- _Saved entries_:
-- -- --

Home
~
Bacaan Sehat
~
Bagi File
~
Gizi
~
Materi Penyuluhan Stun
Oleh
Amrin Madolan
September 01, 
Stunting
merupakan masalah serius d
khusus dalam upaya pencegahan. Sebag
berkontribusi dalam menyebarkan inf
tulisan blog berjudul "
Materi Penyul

-- -- --

- _What is expected_:
Pull every line containing "dalam" out of the data above.

- _Output_:
khusus dalam upaya pencegahan. Sebag
berkontribusi dalam menyebarkan inf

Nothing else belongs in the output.